I hope to god you stay strong and end it, OP. It’s this bad just seven months in. It’s only going to get much, much worse.

Guavafish1 · 09/04/2025 07:08

He sounds scary

AllTheTreesOfTheField · 09/04/2025 07:09

@Lolopolo is correct. Your kids don't deserve a depressed, nervous unhappy mum.

I also echo a pp's recommend of The Freedom Programme. Can be done online. Also a free pdf of Why Does He Do That?

TequilaNights · 09/04/2025 07:10

It will only get worse!! He did you a massive favour, keep him blocked and move on.

FlowerFairy12 · 09/04/2025 07:11

I agree with others who are saying you’ve had a lucky escape. He may come crawling back today but he’s shown you his true colours now, so believe him. My first husband did something similar at the 6 month mark and even dumped me. He then came back all
apologetic and I forgave him. I regret that so badly as I had years of hell with him until I finally came to my senses and divorced him.

groovylady · 09/04/2025 07:11

Do the freedom programme asap

WhatMe123 · 09/04/2025 07:13

Sad how many of. These men are around 😬

Jabtastic · 09/04/2025 07:18

Please block him OP and don't take him back no matter what he offers on a good day. He is not a good person.

AlertCat · 09/04/2025 07:18

Echoing pp. he sounds like one who would turn violent in time and who would absolutely mistreat your children/cut you off from them.

Keep him blocked, don’t give him any chance at all to worm back in. You’re worth so much more.

Shortpoet · 09/04/2025 07:19

Someone mentioned it up thread.
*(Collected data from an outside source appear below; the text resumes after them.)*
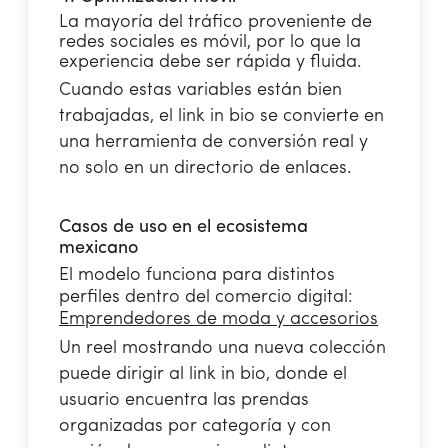
La mayoría del tráfico proveniente de
redes sociales es móvil, por lo que la
experiencia debe ser rápida y fluida.
Cuando estas variables están bien
trabajadas, el link in bio se convierte en
una herramienta de conversión real y
no solo en un directorio de enlaces.
Casos de uso en el ecosistema
mexicano
El modelo funciona para distintos
perfiles dentro del comercio digital:
Emprendedores de moda y accesorios
Un reel mostrando una nueva colección
puede dirigir al link in bio, donde el
usuario encuentra las prendas
organizadas por categoría y con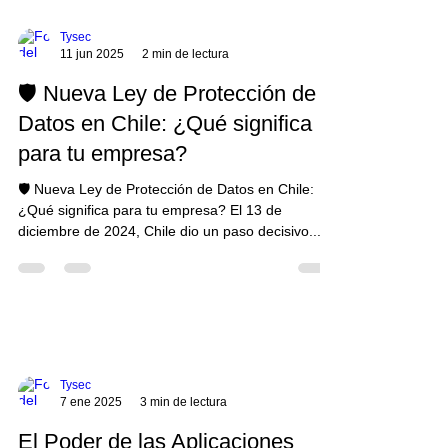
Agencia de Protección de Datos Personales.
Refuerza derechos como acceso, rectificación,
Tysec
portabilidad y supresión. Exige consentimi
11 jun 2025
2 min de lectura
🛡️ Nueva Ley de Protección de
Datos en Chile: ¿Qué significa
para tu empresa?
🛡️ Nueva Ley de Protección de Datos en Chile:
¿Qué significa para tu empresa? El 13 de
diciembre de 2024, Chile dio un paso decisivo...
Tysec
7 ene 2025
3 min de lectura
El Poder de las Aplicaciones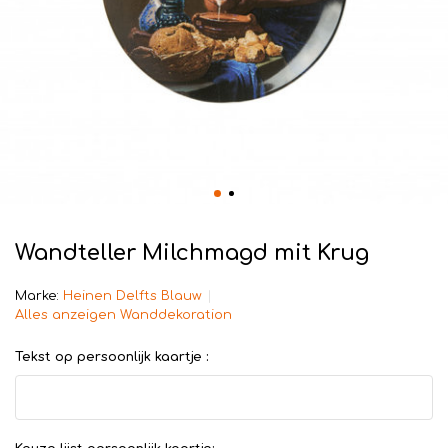
Wandteller Milchmagd mit Krug
Marke:
Heinen Delfts Blauw
Alles anzeigen Wanddekoration
Tekst op persoonlijk kaartje :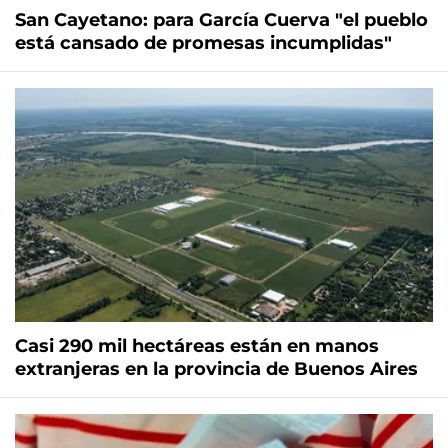
San Cayetano: para García Cuerva "el pueblo
está cansado de promesas incumplidas"
Casi 290 mil hectáreas están en manos
extranjeras en la provincia de Buenos Aires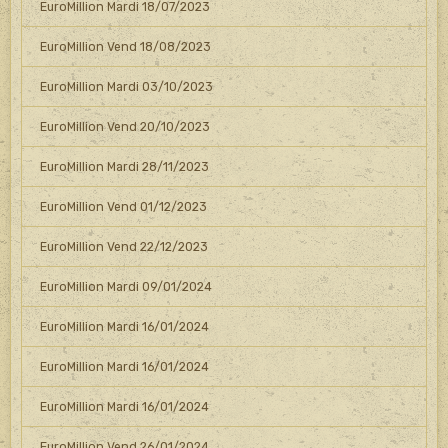
EuroMillion Mardi 18/07/2023
EuroMillion Vend 18/08/2023
EuroMillion Mardi 03/10/2023
EuroMillion Vend 20/10/2023
EuroMillion Mardi 28/11/2023
EuroMillion Vend 01/12/2023
EuroMillion Vend 22/12/2023
EuroMillion Mardi 09/01/2024
EuroMillion Mardi 16/01/2024
EuroMillion Mardi 16/01/2024
EuroMillion Mardi 16/01/2024
EuroMillion Vend 26/01/2024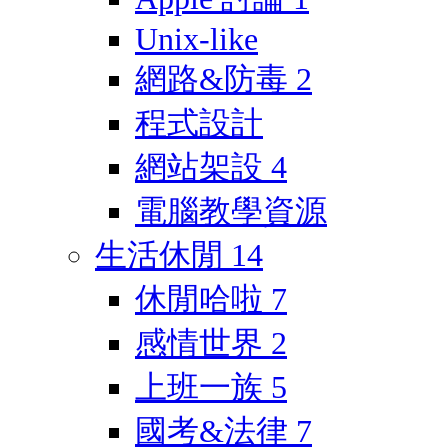
Unix-like
網路&防毒
2
程式設計
網站架設
4
電腦教學資源
生活休閒
14
休閒哈啦
7
感情世界
2
上班一族
5
國考&法律
7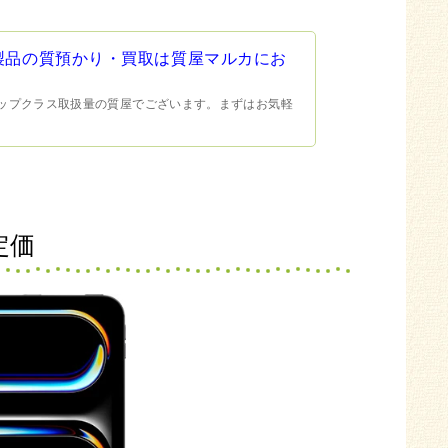
Mac製品の質預かり・買取は質屋マルカにお
もトップクラス取扱量の質屋でございます。まずはお気軽
・定価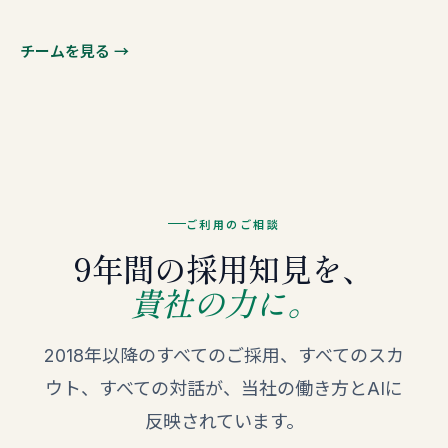
チームを見る →
ご利用のご相談
9年間の採用知見を、
貴社の力に。
2018年以降のすべてのご採用、すべてのスカ
ウト、すべての対話が、当社の働き方とAIに
反映されています。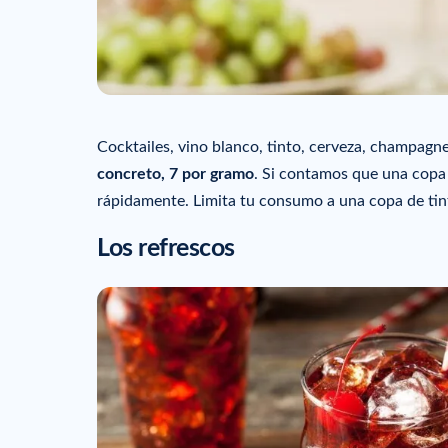
Cocktailes, vino blanco, tinto, cerveza, champagn
concreto, 7 por gramo
. Si contamos que una copa 
rápidamente. Limita tu consumo a una copa de tinto
Los refrescos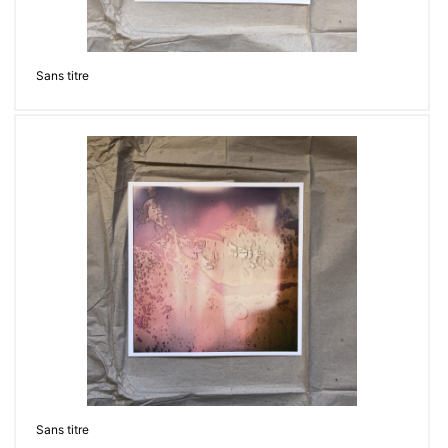
Sans titre
Sans titre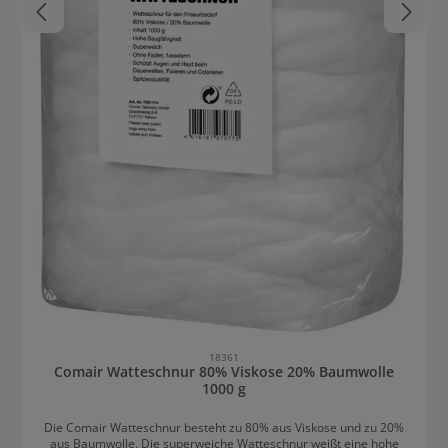
18361
Comair Watteschnur 80% Viskose 20% Baumwolle
1000 g
Die Comair Watteschnur besteht zu 80% aus Viskose und zu 20%
aus Baumwolle. Die superweiche Watteschnur weißt eine hohe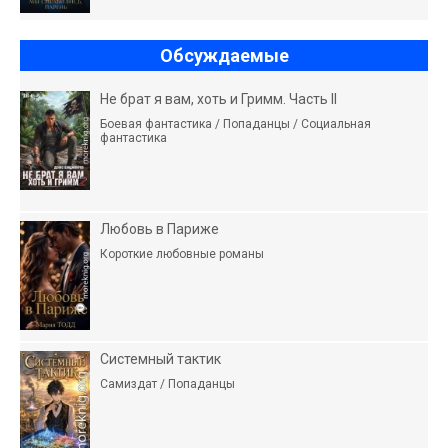
Обсуждаемые
Не брат я вам, хоть и Гримм. Часть II
Боевая фантастика / Попаданцы / Социальная
фантастика
Любовь в Париже
Короткие любовные романы
Системный тактик
Самиздат / Попаданцы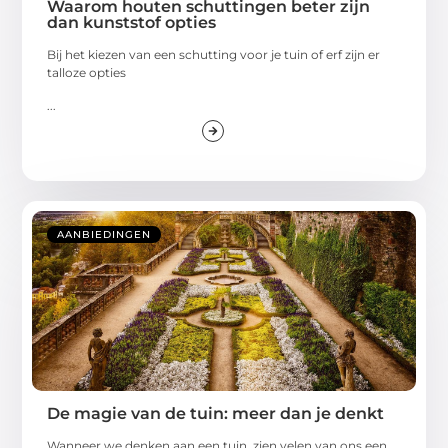
Waarom houten schuttingen beter zijn
dan kunststof opties
Bij het kiezen van een schutting voor je tuin of erf zijn er
talloze opties
...
AANBIEDINGEN
De magie van de tuin: meer dan je denkt
Wanneer we denken aan een tuin, zien velen van ons een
Here’s the link to to free pdf of Why Does He Do That?
(short answer, because he wants to).
I think it is a very important read.

dn790007.ca.archive.org/0/items/LundyWhyDoesHeDoThat/Lundy_Why-does-he-do-that.pdf

FrozenFeathers · 09/04/2025 07:21

Sounds like he is an abuser. Let the trash take itself out, OP. I think some therapy might help you out as well.

Also read Lundy Bancroft's 'Why does he do that?'

ETA: I saw @Shortpoet beat me to it.